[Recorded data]
====================
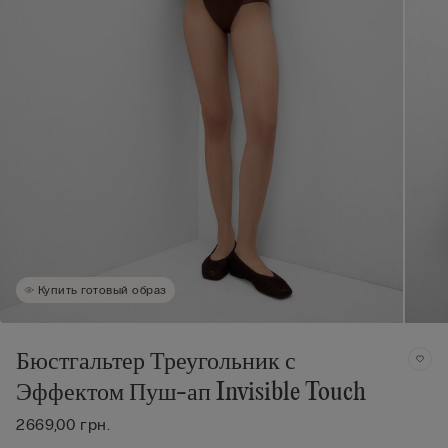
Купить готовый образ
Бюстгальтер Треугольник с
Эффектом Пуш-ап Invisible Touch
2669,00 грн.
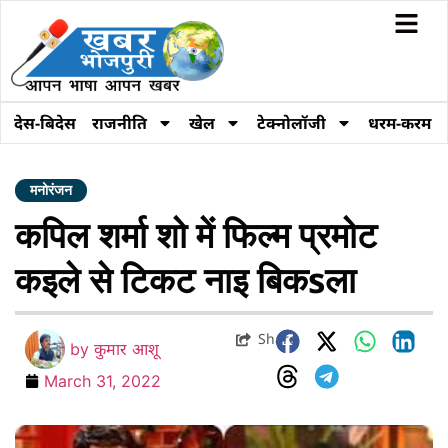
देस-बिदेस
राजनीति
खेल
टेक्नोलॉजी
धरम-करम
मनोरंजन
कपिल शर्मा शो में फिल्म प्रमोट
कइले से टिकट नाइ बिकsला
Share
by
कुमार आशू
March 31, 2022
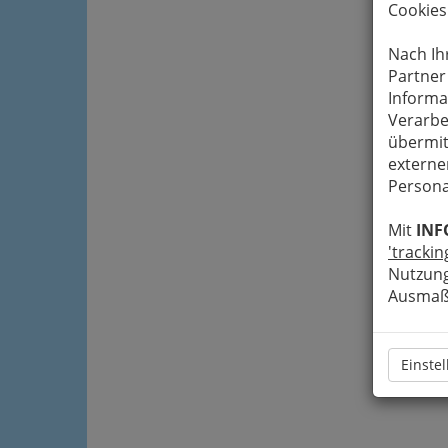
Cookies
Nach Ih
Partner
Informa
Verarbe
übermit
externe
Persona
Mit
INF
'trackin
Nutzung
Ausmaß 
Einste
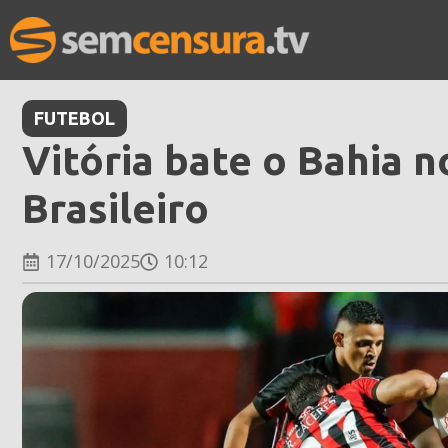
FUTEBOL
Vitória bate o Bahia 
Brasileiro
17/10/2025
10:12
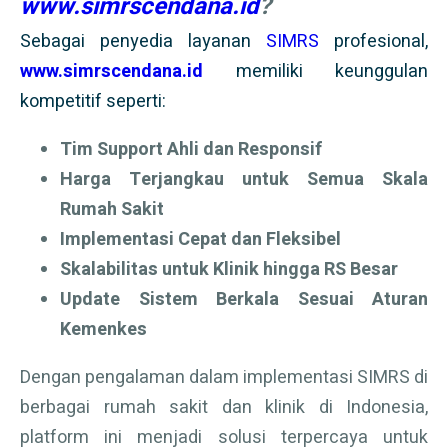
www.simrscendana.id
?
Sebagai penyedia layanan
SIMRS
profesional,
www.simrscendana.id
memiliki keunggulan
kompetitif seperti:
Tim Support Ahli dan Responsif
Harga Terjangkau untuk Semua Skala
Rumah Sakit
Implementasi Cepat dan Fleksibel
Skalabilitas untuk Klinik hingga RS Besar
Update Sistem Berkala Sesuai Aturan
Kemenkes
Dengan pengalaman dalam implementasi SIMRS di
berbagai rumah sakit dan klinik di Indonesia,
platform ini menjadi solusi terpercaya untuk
====================
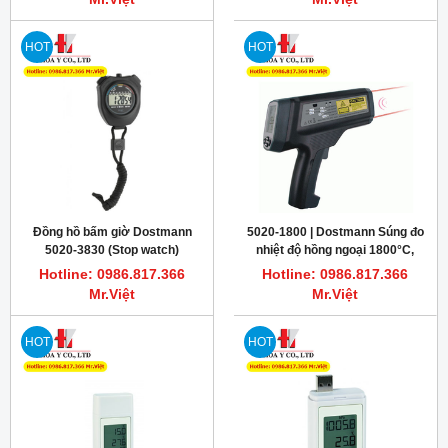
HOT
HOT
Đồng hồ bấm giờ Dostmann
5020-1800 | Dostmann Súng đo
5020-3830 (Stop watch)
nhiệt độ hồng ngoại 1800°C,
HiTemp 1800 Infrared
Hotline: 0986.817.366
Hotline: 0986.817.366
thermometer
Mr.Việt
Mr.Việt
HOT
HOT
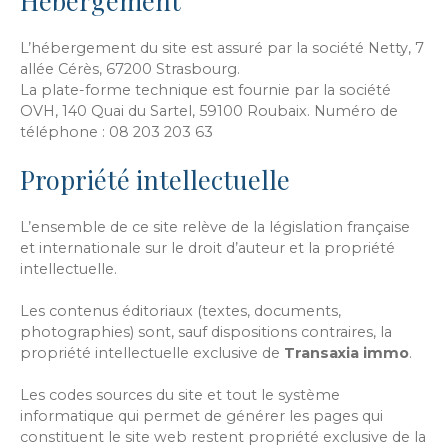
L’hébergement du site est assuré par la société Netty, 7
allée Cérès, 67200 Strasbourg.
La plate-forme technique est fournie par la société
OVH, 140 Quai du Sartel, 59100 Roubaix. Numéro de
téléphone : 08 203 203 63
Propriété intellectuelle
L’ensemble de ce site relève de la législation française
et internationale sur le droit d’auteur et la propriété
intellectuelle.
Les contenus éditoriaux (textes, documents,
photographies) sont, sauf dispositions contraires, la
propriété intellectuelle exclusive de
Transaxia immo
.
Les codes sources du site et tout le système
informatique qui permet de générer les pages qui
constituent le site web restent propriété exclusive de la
====================
▸ **PROBLEM STATEMENT**
Going through the entries above line by line, work out how many lines include the word "site". Only the number is required.

▸ **TASK ANSWER**
4